The PCE price indexes have gained importance since the Fed announced a medium-term inflation goal of 2 percent based on the headline number on a year-on-year basis. The Fed forecasts inflation for both the headline PCE price index and the core rate (excluding food and energy).

Income is the major determinant of spending -- U.S. consumers spend roughly 95 cents of each new dollar. Consumer spending accounts directly for more than two-thirds of overall economic activity and indirectly influences capital spending, inventory investment and imports.

Increases (decreases) in income and consumption cause bond prices to fall (rally). As long as spending isn't inflationary, the stock market benefits because greater spending spurs corporate profits. Financial market participants pay somewhat less attention to personal consumption expenditures than to retail sales, which are released earlier in the month. However, they do closely monitor personal income and the PCE deflator.

Changes in personal income signal changes in consumer spending. For instance, a period of rapid income growth may signal future gains in personal consumption expenditures as well. Conversely, a period of declining income growth could signal an impending recession. While consumers often still must purchase necessities, discretionary purchases may decline, or moderate.

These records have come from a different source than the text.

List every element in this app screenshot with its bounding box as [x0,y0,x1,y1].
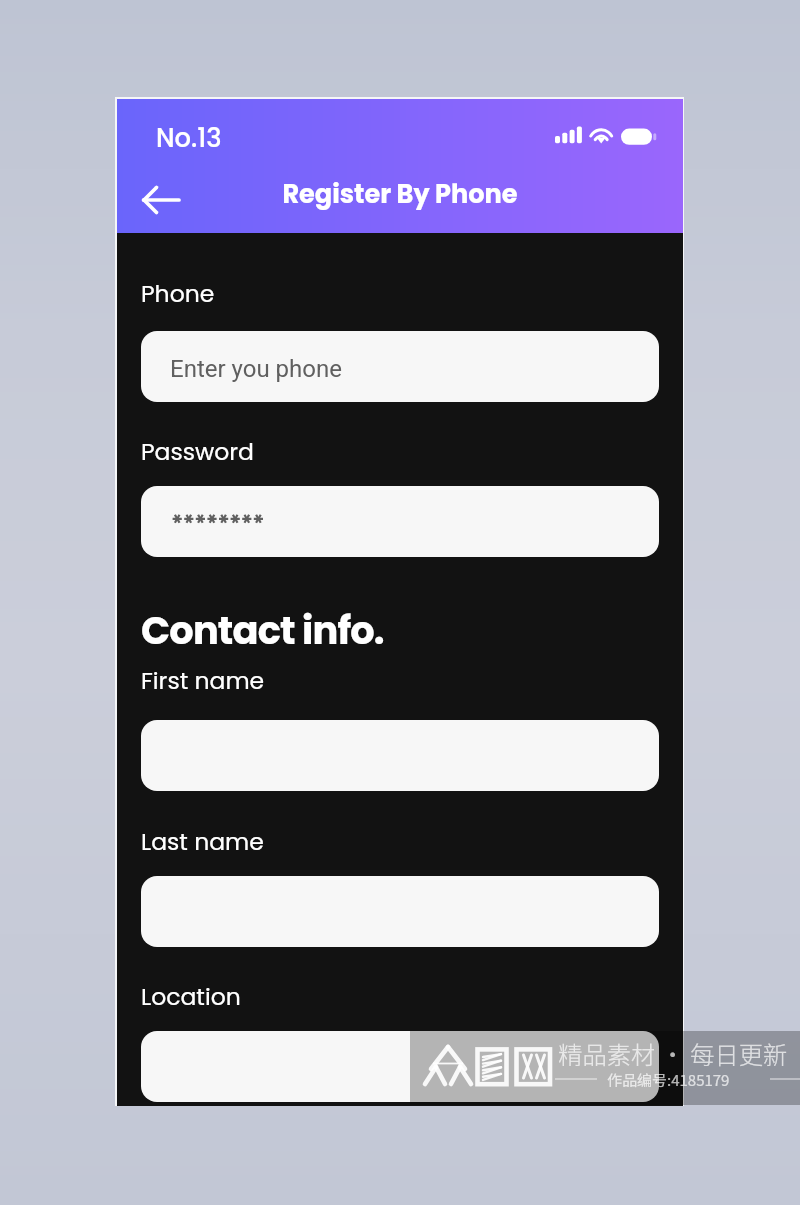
button[interactable]: Back [133,172,189,228]
staticText: Location [141,980,241,1013]
button[interactable] [141,486,659,557]
staticText: Password [141,435,254,468]
staticText: 精品素材 · 每日更新 [558,1036,788,1071]
staticText: 作品编号:4185179 [607,1069,730,1091]
staticText: Register By Phone [117,176,683,212]
staticText: Phone [141,277,215,310]
staticText: Last name [141,825,264,858]
staticText: First name [141,664,265,697]
button[interactable] [141,720,659,791]
staticText: No.13 [156,120,222,156]
button[interactable]: Enter you phone [141,331,659,402]
staticText: Contact info. [141,604,384,658]
staticText: Enter you phone [170,355,342,383]
button[interactable] [141,876,659,947]
button[interactable] [141,1031,659,1102]
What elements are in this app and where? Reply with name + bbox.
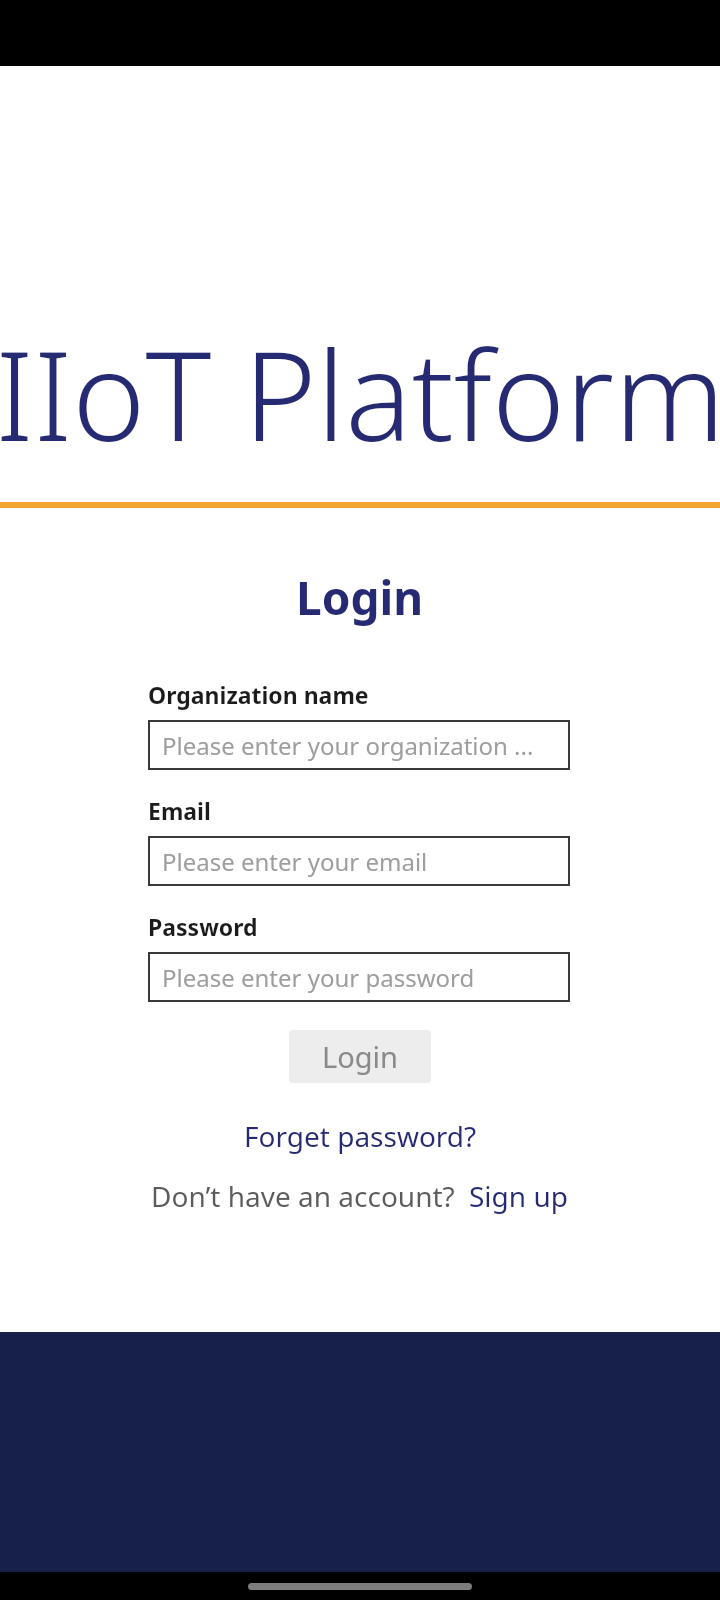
button[interactable]: Sign up — [467, 1173, 570, 1219]
staticText: Please enter your organization ... — [162, 729, 534, 762]
button[interactable]: Forget password? — [236, 1113, 485, 1159]
button[interactable]: Please enter your password — [148, 952, 570, 1002]
staticText: IIoT Platform — [0, 308, 720, 477]
staticText: Password — [148, 911, 258, 942]
staticText: Login — [296, 566, 424, 629]
button[interactable]: Login — [289, 1030, 431, 1083]
staticText: Email — [148, 795, 211, 826]
other: Home gesture bar — [248, 1583, 472, 1590]
staticText: Sign up — [469, 1177, 568, 1215]
button[interactable]: Please enter your organization ... — [148, 720, 570, 770]
staticText: Forget password? — [244, 1117, 477, 1155]
staticText: Login — [322, 1037, 398, 1076]
staticText: Please enter your email — [162, 845, 428, 878]
staticText: Don’t have an account? — [151, 1177, 455, 1215]
staticText: Please enter your password — [162, 961, 475, 994]
staticText: Organization name — [148, 679, 369, 710]
button[interactable]: Please enter your email — [148, 836, 570, 886]
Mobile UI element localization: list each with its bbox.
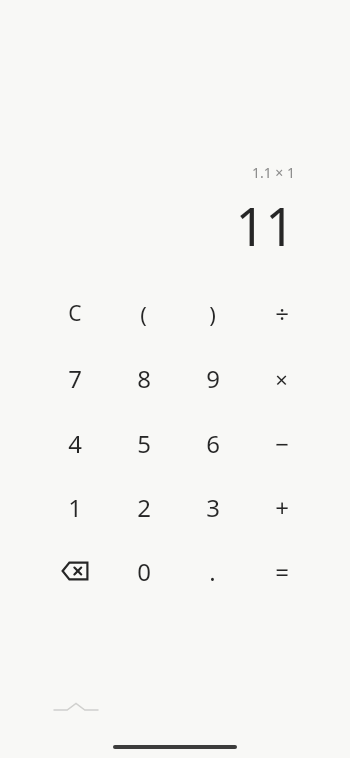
button[interactable]: − xyxy=(247,411,316,475)
button[interactable]: 3 xyxy=(178,475,247,539)
button[interactable]: 5 xyxy=(109,411,178,475)
button[interactable]: 7 xyxy=(41,346,109,411)
button[interactable]: 1 xyxy=(41,475,109,539)
staticText: . xyxy=(209,555,216,588)
button[interactable]: 6 xyxy=(178,411,247,475)
staticText: 1.1 × 1 xyxy=(251,163,295,182)
button[interactable]: 8 xyxy=(109,346,178,411)
button[interactable]: . xyxy=(178,539,247,603)
button[interactable]: 4 xyxy=(41,411,109,475)
staticText: 0 xyxy=(137,555,151,588)
button[interactable]: C xyxy=(41,281,109,346)
staticText: 8 xyxy=(137,362,151,395)
staticText: − xyxy=(275,427,289,460)
staticText: 5 xyxy=(137,427,151,460)
button[interactable]: 0 xyxy=(109,539,178,603)
button[interactable]: + xyxy=(247,475,316,539)
button[interactable]: ) xyxy=(178,281,247,346)
button[interactable]: = xyxy=(247,539,316,603)
staticText: 9 xyxy=(206,362,220,395)
button[interactable]: Backspace xyxy=(41,539,109,603)
staticText: ÷ xyxy=(275,297,289,330)
staticText: C xyxy=(68,299,82,328)
button[interactable]: 2 xyxy=(109,475,178,539)
staticText: 6 xyxy=(206,427,220,460)
staticText: 4 xyxy=(68,427,82,460)
button[interactable]: 9 xyxy=(178,346,247,411)
button[interactable]: ( xyxy=(109,281,178,346)
staticText: 7 xyxy=(68,362,82,395)
staticText: 1 xyxy=(68,491,82,524)
staticText: = xyxy=(275,555,289,588)
staticText: 2 xyxy=(137,491,151,524)
button[interactable]: Expand history xyxy=(47,692,105,722)
staticText: × xyxy=(275,364,288,394)
button[interactable]: ÷ xyxy=(247,281,316,346)
staticText: ( xyxy=(140,299,147,329)
staticText: 3 xyxy=(206,491,220,524)
staticText: + xyxy=(275,491,289,524)
staticText: 11 xyxy=(235,190,295,261)
button[interactable]: × xyxy=(247,346,316,411)
staticText: ) xyxy=(209,299,216,329)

Consumers are more likely to increase spending when they see their stock portfolios increase in tandem with the stock market. When the stock market falls, spending is likely to decline because consumers feel less wealthy. Home prices and home equity have similar effects. Rising home prices boost the amount of equity consumers have in their homes. This allows access to Home Equity Line of Credit (HELOC) accounts. Plus consumers feel wealthier whether they have a HELOC account or not. When home prices decline, home equity falls and cuts into consumer spending.

Personal income is a comprehensive figure, but also incorporates taxes consumers must pay. By removing personal tax payments from personal income, we are left with disposable income. This is what consumers have left to spend on goods and services. Adjusting for inflation reveals growth in real disposable income.

On the inflation front, if PCE inflation is running below the Fed's goal of 2 percent inflation, that is seen as favorable toward Fed ease or neutral monetary policy. PCE inflation above 2 percent suggests that the Fed might be more inclined to raise policy rates.